Attaques en Israël. « Les observateurs qui se disent surpris se moquent du monde », Dominique Vidal, historien
Le dernier bilan de l’attaque du Hamas, samedi 7 octobre, compte plus de 700 morts côté israélien, et plus de 400 Palestiniens tués dans la riposte de l’armée israélienne dans la bande de Gaza.

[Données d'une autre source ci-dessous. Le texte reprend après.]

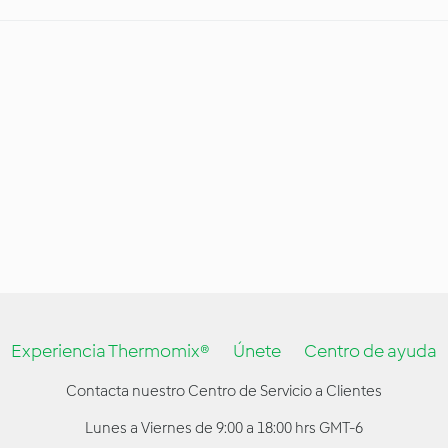
Experiencia Thermomix®
Únete
Centro de ayuda
Contacta nuestro Centro de Servicio a Clientes
Lunes a Viernes de 9:00 a 18:00 hrs GMT-6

Un bilan qui risque de s’alourdir : le Premier ministre israélien Benjamin Netanyahou a promis « une vengeance terrible ». Entretien avec Dominique Vidal est journaliste, historien, spécialiste de la question palestinienne.

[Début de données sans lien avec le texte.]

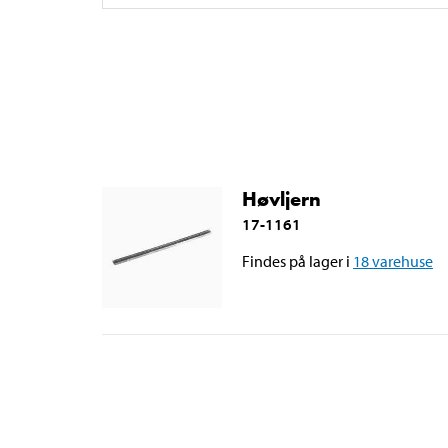
Høvljern
17-1161
Findes på lager i
18
varehuse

>> A lire aussi : Palestine : pour en finir avec les idées reçues
LCDL : Que vous évoquent les attaques du Hamas ?
Dominique Vidal : D’abord, j’aimerais rappeler que tirer sur des civils, à fortiori pris au hasard, constitue un crime de guerre, que les victimes soient palestiniennes ou israéliennes. Sans compter que, comme toujours, de nombreux Gazaouis, otages du Hamas comme d’Israël, vont sans doute payer de leur vie la riposte de Tsahal.
Ces attaques ont surpris pas mal de monde…
Les observateurs qui, anniversaire de Kippour oblige, se disent surpris, se moquent du monde. Depuis 9 mois, Israël est dirigé par la coalition la plus belliciste de toute son histoire, Netanyahou ayant choisi de s’allier à des partis suprémacistes et ultra-orthodoxes. L’année 2023 se solde déjà par plus de 250 Palestiniens assassinés par des soldats ou des colons israéliens. Ces derniers se sont livrés à de véritables « pogroms », comme à Huwara.
Des massacres ont été perpétrés dans les villes martyres de Jénine et Naplouse. Un transfert massif est en œuvre à Massafer Yata, au sud de Hébron. Chaque jour, imitant Itamar Ben Gvir, des centaines de colons violent le statu quo concernant les Lieux saints de Jérusalem en pénétrant sur l’Esplanade des mosquées…. Qui pouvait imaginer que le mouvement islamiste ne réagirait pas à cette folle escalade ?
En attaquant Israël de la sorte, que cherche le Hamas ?
Il vise déjà à impressionner la population israélienne. Il cherche aussi à redorer le blason du mouvement, face à un Fatah discrédité par la collaboration de l’Autorité palestinienne avec Israël, sur fond de corruption et de répression. Il entend enfin mettre des bâtons dans les roues des négociateurs saoudiens qu’americains et israéliens espèrent rallier aux accords d’Abraham.
Ces attaques sont-elles une bonne stratégie ?
Non. Le Hamas n’a pas tiré les leçons du passé : comme ses attentats kamikazes durant la Seconde Intifada, une telle opération risque au contraire de ressouder, au nom de la sécurité, une société divisée. Au mieux, c’est dans un second temps que l’opinion s’interrogera – peut-être – sur les responsabilités de son propre gouvernement. Cette nouvelle guerre prouve aussi, dans le sang de ses victimes, que le Proche-Orient ne connaîtra jamais la paix tant que les Palestiniens n’auront pas, eux aussi, droit à l’autodétermination.
Voilà 75 ans que tous les gouvernements israéliens – sauf celui d’Yitzhak Rabin, de 1992 à son assassinat en 1995 – comptent sur la force pour imposer leur État. Seule une paix juste garantira durablement la coexistence entre Israéliens et Palestiniens dans l’égalité de leurs droits nationaux et individuels.